November 1915 cover. A woman in a green velvet coat, wearing a chrysanthemum corsage, prepares to drive an open car. A sign posted on a tree reads: "Danger. Go Slow."
Alfred M. Turner (1851 — July 27, 1932) was born in London and tutored by his artist father Edwin. As a widower with daughter Elizabeth ("Bette"), he came to the U.S. about 1875. For a number of years he practiced his craft at a New York University Club studio, where he painted NYU Deans McCracken and Brush. He taught art at Cooper Union for twelve years.

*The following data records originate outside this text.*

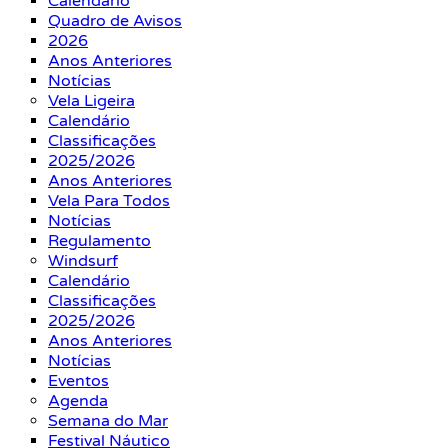
Calendário
Quadro de Avisos
2026
Anos Anteriores
Notícias
Vela Ligeira
Calendário
Classificações
2025/2026
Anos Anteriores
Vela Para Todos
Notícias
Regulamento
Windsurf
Calendário
Classificações
2025/2026
Anos Anteriores
Notícias
Eventos
Agenda
Semana do Mar
Festival Náutico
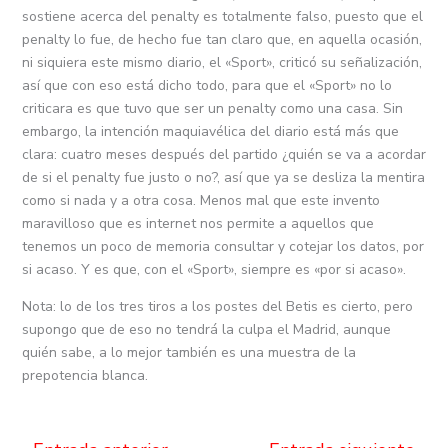
sostiene acerca del penalty es totalmente falso, puesto que el
penalty lo fue, de hecho fue tan claro que, en aquella ocasión,
ni siquiera este mismo diario, el «Sport», criticó su señalización,
así que con eso está dicho todo, para que el «Sport» no lo
criticara es que tuvo que ser un penalty como una casa. Sin
embargo, la intención maquiavélica del diario está más que
clara: cuatro meses después del partido ¿quién se va a acordar
de si el penalty fue justo o no?, así que ya se desliza la mentira
como si nada y a otra cosa. Menos mal que este invento
maravilloso que es internet nos permite a aquellos que
tenemos un poco de memoria consultar y cotejar los datos, por
si acaso. Y es que, con el «Sport», siempre es «por si acaso».
Nota: lo de los tres tiros a los postes del Betis es cierto, pero
supongo que de eso no tendrá la culpa el Madrid, aunque
quién sabe, a lo mejor también es una muestra de la
prepotencia blanca.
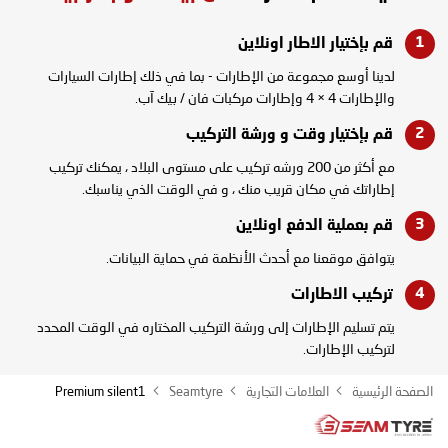
قم بإختيار الاطار
اونلاين
لدينا أوسع مجموعة من الإطارات - بما في ذلك إطارات السيارات
والإطارات 4 × 4 وإطارات مركبات فان / بيك آب.
قم بإختيار وقت و
ورشة التركيب
مع أكثر من 200 ورشه تركيب على مستوى البلاد ، يمكنك تركيب
إطاراتك في مكان قريب منك ، و في الوقت الذي يناسبك.
قم بعملية الدفع
اونلاين
يتوافق موقعنا مع أحدث الأنظمة في حماية البيانات.
تركيب
الاطارات
يتم تسليم الإطارات إلى ورشة التركيب المختاره في الوقت المحدد
لتركيب الإطارات.
الصفحة الرئيسية
العلامات التجارية
Seamtyre
Premium silent1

Known as a portraitist, he exhibited at the National Academy and the American Watercolor Society. He was a member of the Lotos Club (literary society), the American Watercolor Society, the Salmagundi Club, and the Staten Island Institute of Arts and Sciences. He drew illustrations for Scribner's and The Century. The Roberts, Johnson and Rand Shoe Company of St. Louis advertised in a 1910 issue of Boot and Shoe Recorder that they would send a free reproduced Turner watercolor of a "Society" girl to any of their dealers requesting it. In 1915, his work also appeared in Illustrated Mother Goose Rhymes. He is known to have painted portraits of actress Ada Rehan, socialite Annie Robinson Smith, ichthyologist George Brown Goode, and many others. One of his images, "Girl with Bouquet", appeared on a commercial Christmas postcard, and he once painted a cow, titled "Follyland Fancy" for Mr. Anderson T. Herd of New Hope, Pennsylvania. Mr. Herd had paid the highest price then recorded for a single Guernsey when he purchased Follyland Nancy in 1919. Turner was a double leg amputee and poverty-stricken in his later days.